WA Premier Mark McGowan has been heckled by Country Women's Association members for refusing to back down on education cuts - but they still gave him a basket of scones.
Hundreds of people marched to parliament on Tuesday and held up signs against the closure of some rural education services, in what was the first rally in the CWA's 94-year history.
CWA state president Heather Allen said the government should reverse all the cuts to education and leave the state's agricultural colleges alone.
Ms Allen said the cuts came at a time when people were starting to understand the importance of agriculture, food production and "the whole paddock to plate delivery".
"Agriculture is crucial to WA's economy," she told the crowd.

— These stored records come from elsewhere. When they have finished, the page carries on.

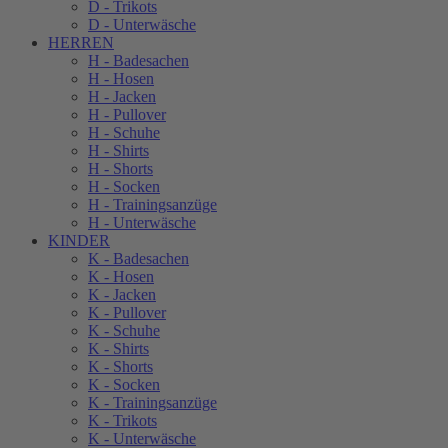
D - Trikots
D - Unterwäsche
HERREN
H - Badesachen
H - Hosen
H - Jacken
H - Pullover
H - Schuhe
H - Shirts
H - Shorts
H - Socken
H - Trainingsanzüge
H - Unterwäsche
KINDER
K - Badesachen
K - Hosen
K - Jacken
K - Pullover
K - Schuhe
K - Shirts
K - Shorts
K - Socken
K - Trainingsanzüge
K - Trikots
K - Unterwäsche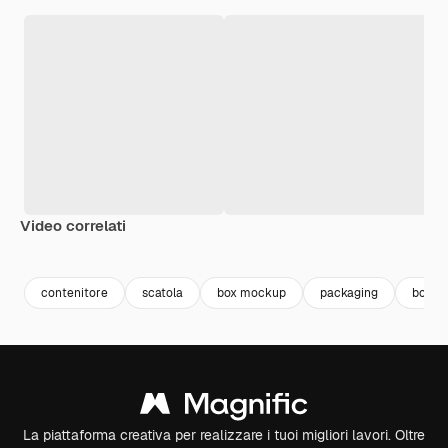
Video correlati
Premium
Premium
Premium
Premium
contenitore
scatola
box mockup
packaging
box
La piattaforma creativa per realizzare i tuoi migliori lavori. Oltre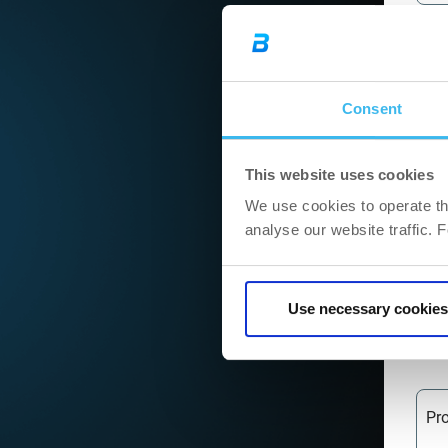
Mi
Consent
Ko
This website uses cookies
We use cookies to operate th
analyse our website traffic. 
Ad
Use necessary cookies
St
Pr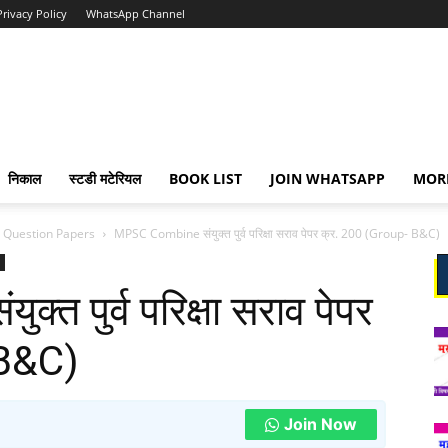
Privacy Policy
WhatsApp Channel
निकाल
स्टडी मटेरियल
BOOK LIST
JOIN WHATSAPP
MOR
Question Papers
MPSC Combine संयुक्त पुर्व परिक्षा सराव पेपर क्र. 200 (Group- B&C)
त पुर्व परिक्षा सराव पेपर
 B&C)
Join Now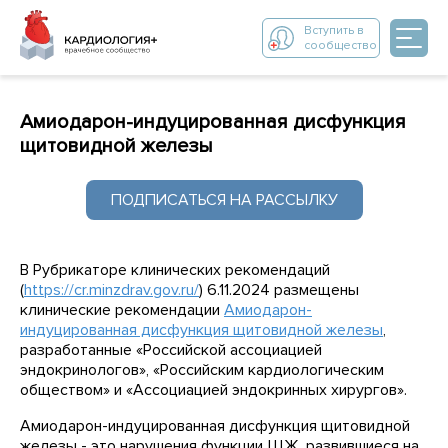
Вступить в
сообщество
Амиодарон-индуцированная дисфункция
щитовидной железы
ПОДПИСАТЬСЯ НА РАССЫЛКУ
В Рубрикаторе клинических рекомендаций
(
https://cr.minzdrav.gov.ru/
) 6.11.2024 размещены
клинические рекомендации
Амиодарон-
индуцированная дисфункция щитовидной железы
,
разработанные «Российской ассоциацией
эндокринологов», «Российским кардиологическим
обществом» и «Ассоциацией эндокринных хирургов».
Амиодарон-индуцированная дисфункция щитовидной
железы - это нарушения функции ЩЖ, развившиеся на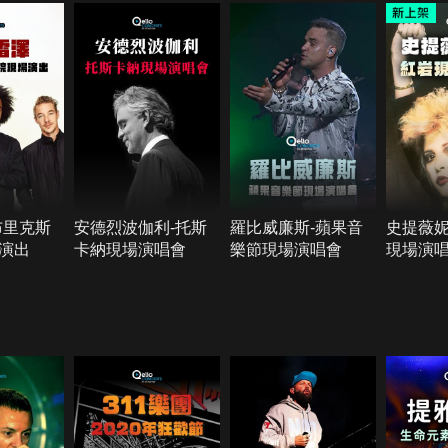
布里克斯
安德烈波伽利-托斯
羅比威廉斯-蘋果音
史提薇妮
演出
卡納現場演唱會
樂節現場演唱會
現場演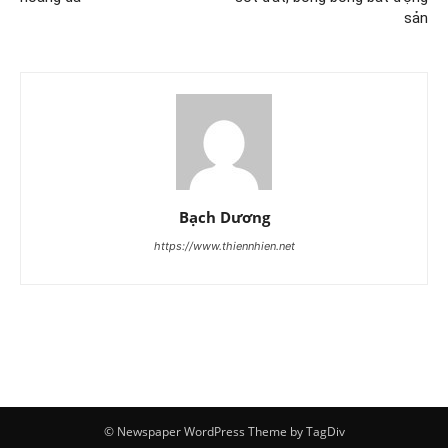
sản
Bạch Dương
https://www.thiennhien.net
© Newspaper WordPress Theme by TagDiv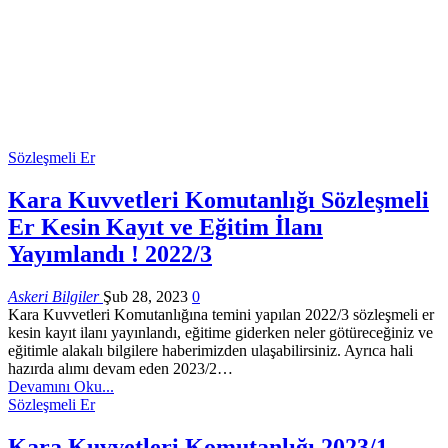
Sözleşmeli Er
Kara Kuvvetleri Komutanlığı Sözleşmeli
Er Kesin Kayıt ve Eğitim İlanı
Yayımlandı ! 2022/3
Askeri Bilgiler
Şub 28, 2023
0
Kara Kuvvetleri Komutanlığına temini yapılan 2022/3 sözleşmeli er
kesin kayıt ilanı yayınlandı, eğitime giderken neler götüreceğiniz ve
eğitimle alakalı bilgilere haberimizden ulaşabilirsiniz. Ayrıca hali
hazırda alımı devam eden 2023/2…
Devamını Oku...
Sözleşmeli Er
Kara Kuvvetleri Komutanlığı 2023/1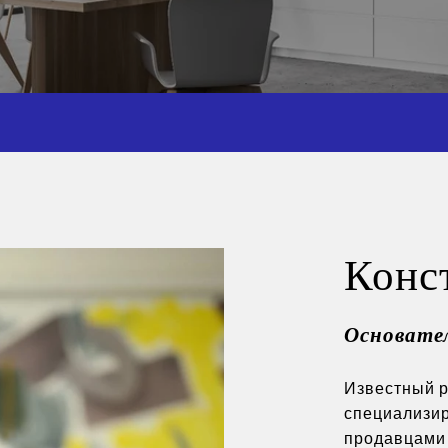
Конс
Основате
Известный р
специализир
продавцами 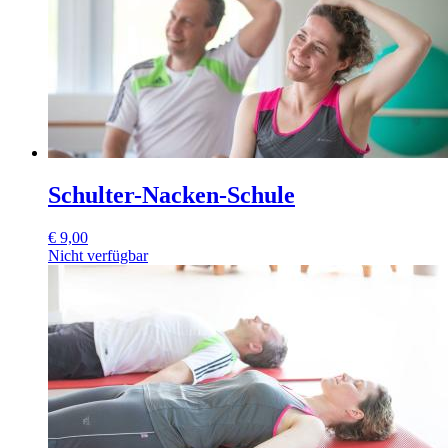
Schulter-Nacken-Schule
€
9,00
Nicht verfügbar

She offered the accounting skills of CWA members, who have run the finances of WA farms for generations, to the premier to help fix the state's budget.
Mr McGowan said it was a "wonderful idea" but did not back away from the controversial measures, including closing a residential college.
He blamed the previous Barnett government for leaving WA in a financial mess.
"It's not something we wanted to do but it is a very difficult financial environment that was forced upon the state by our predecessors," Mr McGowan said.
It prompted yells of "shame" from the crowd.
"As the product of state and regional education myself I understand how difficult it can be going through school isolated from the city and how sometimes the opportunities of further education, whether it's TAFE or university, can be further away for regional students," Mr McGowan said.
Opposition Leader Mike Nahan said the premier failed to address the CWA's concerns.
Education Minister Sue Ellery had her voice drowned out by the crowd as she reiterated her government's commitment to rural education.
Mr McGowan was again forced to defend the minister in parliament later on Tuesday when the opposition repeated its calls for her to be dumped over the controversy.
Nationals WA leader Mia Davies said the Labor government was split over the issue.
Rural MP Peter Watson admitted on ABC radio he and several regional colleagues had tried, and failed, to persuade Ms Ellery to reverse her stance.
"If Minister Ellery no longer enjoys the support or confidence of a section of the caucus and Cabinet she must do the right thing and resign," Ms Davies said.